Falar sobre o feminicídio e suas causas e como evitá-lo é fundamental para promover uma educação que respeite as mulheres e diminua os crimes de gênero. Abordar o respeito, a igualdade de gênero e os direitos das mulheres e esclarecer dúvidas são medidas que devem começar ainda na escola.

O raciocínio acima é essencial para compreensão do cenário que, de forma cada vez mais brutal, evidencia ocorrências como a desta semana em Piedade de Ponte Nova (leia na página 13). Via de regra, o agressor radicaliza pela perda do controle sobre a mulher e da propriedade que o agressor julga ter sobre ela.

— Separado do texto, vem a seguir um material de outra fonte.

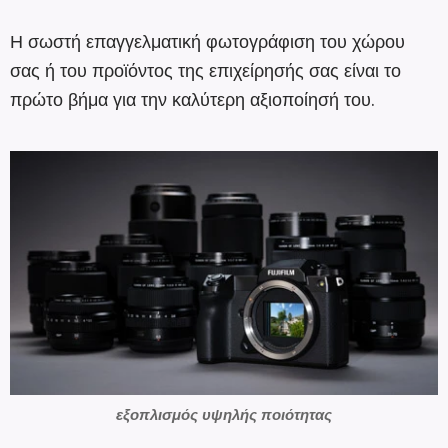
Η σωστή επαγγελματική φωτογράφιση του χώρου
σας ή του προϊόντος της επιχείρησής σας είναι το
πρώτο βήμα για την καλύτερη αξιοποίησή του.
εξοπλισμός υψηλής ποιότητας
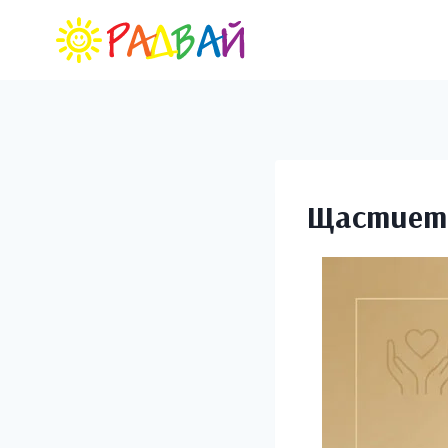
Щастието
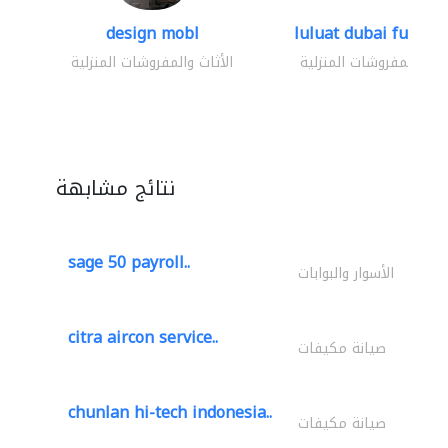
design mobl
luluat dubai furnitur
ثاث والمفروشات المنزلية
الأثاث والمفروشات المنزلية
نتائج مشابهة
sage 50 payroll..
الأسوار والبوابات
citra aircon service..
صيانة مكيفات
chunlan hi-tech indonesia..
صيانة مكيفات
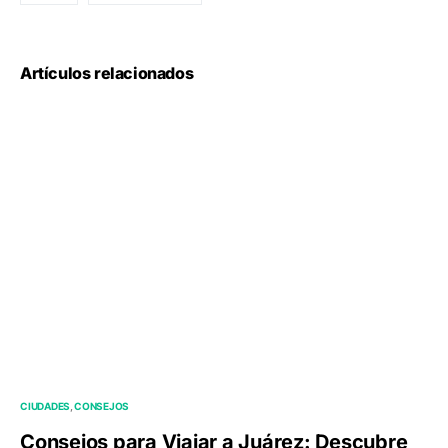
Artículos relacionados
CIUDADES
CONSEJOS
Consejos para Viajar a Juárez: Descubre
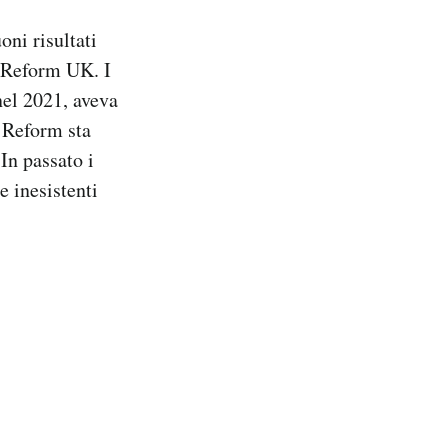
oni risultati
, Reform UK. I
nel 2021, aveva
e Reform sta
In passato i
e inesistenti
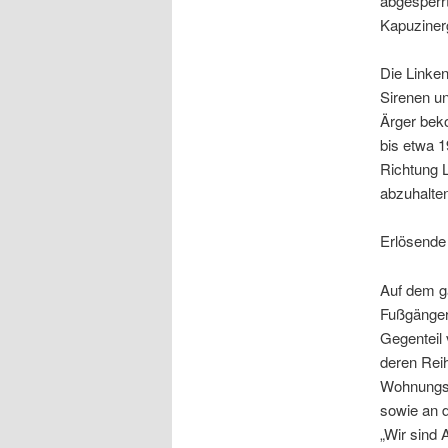
abgesperr
Kapuziner
Die Linken
Sirenen u
Ärger beko
bis etwa 
Richtung 
abzuhalte
Erlösende
Auf dem g
Fußgänger
Gegenteil 
deren Reih
Wohnungsf
sowie an 
„Wir sind 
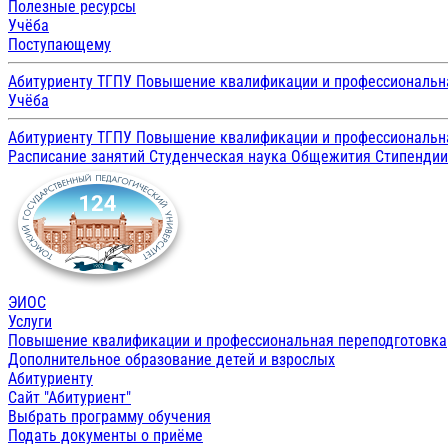
Полезные ресурсы
Учёба
Поступающему
Абитуриенту ТГПУ
Повышение квалификации и профессиональн
Учёба
Абитуриенту ТГПУ
Повышение квалификации и профессиональн
Расписание занятий
Студенческая наука
Общежития
Стипенди
ЭИОС
Услуги
Повышение квалификации и профессиональная переподготовка
Дополнительное образование детей и взрослых
Абитуриенту
Сайт "Абитуриент"
Выбрать программу обучения
Подать документы о приёме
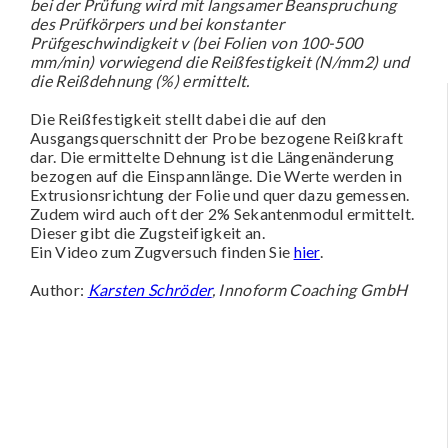
bei der Prüfung wird mit langsamer Beanspruchung
des Prüfkörpers und bei konstanter
Prüfgeschwindigkeit v (bei Folien von 100-500
mm/min) vorwiegend die Reißfestigkeit (N/mm2) und
die Reißdehnung (%) ermittelt.
Die Reißfestigkeit stellt dabei die auf den
Ausgangsquerschnitt der Probe bezogene Reißkraft
dar. Die ermittelte Dehnung ist die Längenänderung
bezogen auf die Einspannlänge. Die Werte werden in
Extrusionsrichtung der Folie und quer dazu gemessen.
Zudem wird auch oft der 2% Sekantenmodul ermittelt.
Dieser gibt die Zugsteifigkeit an.
Ein Video zum Zugversuch finden Sie
hier
.
Author:
Karsten Schröder
, Innoform Coaching GmbH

Nesta perspectiva, cabe à opinião pública tipificar adequadamente esse crime e denunciar agressões e mortes, chamando a atenção para esse fenômeno que tem índices alarmantes no Brasil. Vale dizer, portanto, que as políticas públicas e os processos criminais só serão mais efetivos, transformadores e capazes, evitando as diversas facetas da violência doméstica e, é claro, prevenindo as mortes.

“Essas mortes são evitáveis porque há uma série de violências que são constituintes e antecedentes dela. O feminicídio é a ponta do iceberg, é a consequência. Precisamos, então, ter um olhar muito mais cuidadoso para o que veio antes”, escreveu Carmen Hein de Campos, advogada/doutora em Ciências Criminais.

É importante deixar claro que o feminicídio é gerado por um processo anterior. Há mulheres submetidas a violações sistemáticas e a violências estruturais e, na medida em que esse ciclo não é interrompido, a violência só vai aumentando, salientam os especialistas, citando a perpetuação de atos danosos com repugnantes desfechos fatais.

É imperativo que se coíba, de forma sistemática, a tolerância social às diversas formas de violência contra as mulheres. Deve-se superar a insuficiência dos serviços públicos de atendimento, da segurança e da justiça. É preciso, ainda, extinguir a culpabilização da mulher pela violência sofrida, bem como a sensação de impunidade – e até de proteção – de quem é violento.

Fica aqui o raciocínio de que a sociedade e as instituições devem acelerar atitudes capazes de reverter o crescente número de mulheres que sofrem violência de toda ordem, tais como a violência doméstica, a psíquica, a física, a sexual, a moral e a financeira.